**What the exercise asks**
The answer should contain all of the records below, each one copied word for word.

[Extracted page text data]

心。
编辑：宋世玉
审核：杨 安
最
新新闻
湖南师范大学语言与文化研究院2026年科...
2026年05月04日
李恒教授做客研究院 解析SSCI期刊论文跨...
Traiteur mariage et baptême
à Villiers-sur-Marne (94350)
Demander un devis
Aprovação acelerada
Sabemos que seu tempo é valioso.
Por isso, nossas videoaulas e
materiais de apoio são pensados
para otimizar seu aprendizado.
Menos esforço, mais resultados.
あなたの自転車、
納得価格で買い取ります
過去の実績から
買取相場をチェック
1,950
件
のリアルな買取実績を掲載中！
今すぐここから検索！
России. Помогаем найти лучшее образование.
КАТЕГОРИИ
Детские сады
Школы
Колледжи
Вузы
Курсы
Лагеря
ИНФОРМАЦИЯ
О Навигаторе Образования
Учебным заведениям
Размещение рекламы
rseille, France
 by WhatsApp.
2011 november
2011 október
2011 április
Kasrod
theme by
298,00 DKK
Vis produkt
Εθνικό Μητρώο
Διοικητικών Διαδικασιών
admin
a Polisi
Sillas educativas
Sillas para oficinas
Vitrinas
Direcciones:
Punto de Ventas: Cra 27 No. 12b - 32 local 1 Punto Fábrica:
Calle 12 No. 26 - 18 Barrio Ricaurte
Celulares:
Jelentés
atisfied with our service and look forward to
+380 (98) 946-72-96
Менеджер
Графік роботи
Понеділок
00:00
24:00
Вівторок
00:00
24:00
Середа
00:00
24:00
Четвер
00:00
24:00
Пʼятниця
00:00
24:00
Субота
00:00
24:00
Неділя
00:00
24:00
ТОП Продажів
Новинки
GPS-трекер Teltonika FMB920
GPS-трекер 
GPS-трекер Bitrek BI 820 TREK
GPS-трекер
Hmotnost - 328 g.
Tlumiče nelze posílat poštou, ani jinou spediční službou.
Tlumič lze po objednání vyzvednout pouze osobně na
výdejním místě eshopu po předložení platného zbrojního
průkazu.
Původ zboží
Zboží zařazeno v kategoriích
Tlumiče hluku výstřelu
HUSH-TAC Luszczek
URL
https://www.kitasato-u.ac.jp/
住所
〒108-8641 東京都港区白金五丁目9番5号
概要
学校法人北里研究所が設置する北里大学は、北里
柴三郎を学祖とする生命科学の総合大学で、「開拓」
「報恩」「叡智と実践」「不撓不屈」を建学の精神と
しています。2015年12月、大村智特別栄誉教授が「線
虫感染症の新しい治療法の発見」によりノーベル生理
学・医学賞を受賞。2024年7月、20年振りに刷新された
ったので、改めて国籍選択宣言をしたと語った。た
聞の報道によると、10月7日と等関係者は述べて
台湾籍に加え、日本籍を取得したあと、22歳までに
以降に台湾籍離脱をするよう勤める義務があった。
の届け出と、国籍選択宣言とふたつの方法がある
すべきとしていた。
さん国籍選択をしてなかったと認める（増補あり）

**Exercise response**
心。
编辑：宋世玉
审核：杨 安
最
新新闻
湖南师范大学语言与文化研究院2026年科...
2026年05月04日
李恒教授做客研究院 解析SSCI期刊论文跨...
Traiteur mariage et baptême
à Villiers-sur-Marne (94350)
Demander un devis
Aprovação acelerada
Sabemos que seu tempo é valioso.
Por isso, nossas videoaulas e
materiais de apoio são pensados
para otimizar seu aprendizado.
Menos esforço, mais resultados.
あなたの自転車、
納得価格で買い取ります
過去の実績から
買取相場をチェック
1,950
件
のリアルな買取実績を掲載中！
今すぐここから検索！
России. Помогаем найти лучшее образование.
КАТЕГОРИИ
Детские сады
Школы
Колледжи
Вузы
Курсы
Лагеря
ИНФОРМАЦИЯ
О Навигаторе Образования
Учебным заведениям
Размещение рекламы
rseille, France
 by WhatsApp.
2011 november
2011 október
2011 április
Kasrod
theme by
298,00 DKK
Vis produkt
Εθνικό Μητρώο
Διοικητικών Διαδικασιών
admin
a Polisi
Sillas educativas
Sillas para oficinas
Vitrinas
Direcciones:
Punto de Ventas: Cra 27 No. 12b - 32 local 1 Punto Fábrica:
Calle 12 No. 26 - 18 Barrio Ricaurte
Celulares:
Jelentés
atisfied with our service and look forward to
+380 (98) 946-72-96
Менеджер
Графік роботи
Понеділок
00:00
24:00
Вівторок
00:00
24:00
Середа
00:00
24:00
Четвер
00:00
24:00
Пʼятниця
00:00
24:00
Субота
00:00
24:00
Неділя
00:00
24:00
ТОП Продажів
Новинки
GPS-трекер Teltonika FMB920
GPS-трекер 
GPS-трекер Bitrek BI 820 TREK
GPS-трекер
Hmotnost - 328 g.
Tlumiče nelze posílat poštou, ani jinou spediční službou.
Tlumič lze po objednání vyzvednout pouze osobně na
výdejním místě eshopu po předložení platného zbrojního
průkazu.
Původ zboží
Zboží zařazeno v kategoriích
Tlumiče hluku výstřelu
HUSH-TAC Luszczek
URL
https://www.kitasato-u.ac.jp/
住所
〒108-8641 東京都港区白金五丁目9番5号
概要
学校法人北里研究所が設置する北里大学は、北里
柴三郎を学祖とする生命科学の総合大学で、「開拓」
「報恩」「叡智と実践」「不撓不屈」を建学の精神と
しています。2015年12月、大村智特別栄誉教授が「線
虫感染症の新しい治療法の発見」によりノーベル生理
学・医学賞を受賞。2024年7月、20年振りに刷新された
ったので、改めて国籍選択宣言をしたと語った。た
聞の報道によると、10月7日と等関係者は述べて
台湾籍に加え、日本籍を取得したあと、22歳までに
以降に台湾籍離脱をするよう勤める義務があった。
の届け出と、国籍選択宣言とふたつの方法がある
すべきとしていた。
さん国籍選択をしてなかったと認める（増補あり）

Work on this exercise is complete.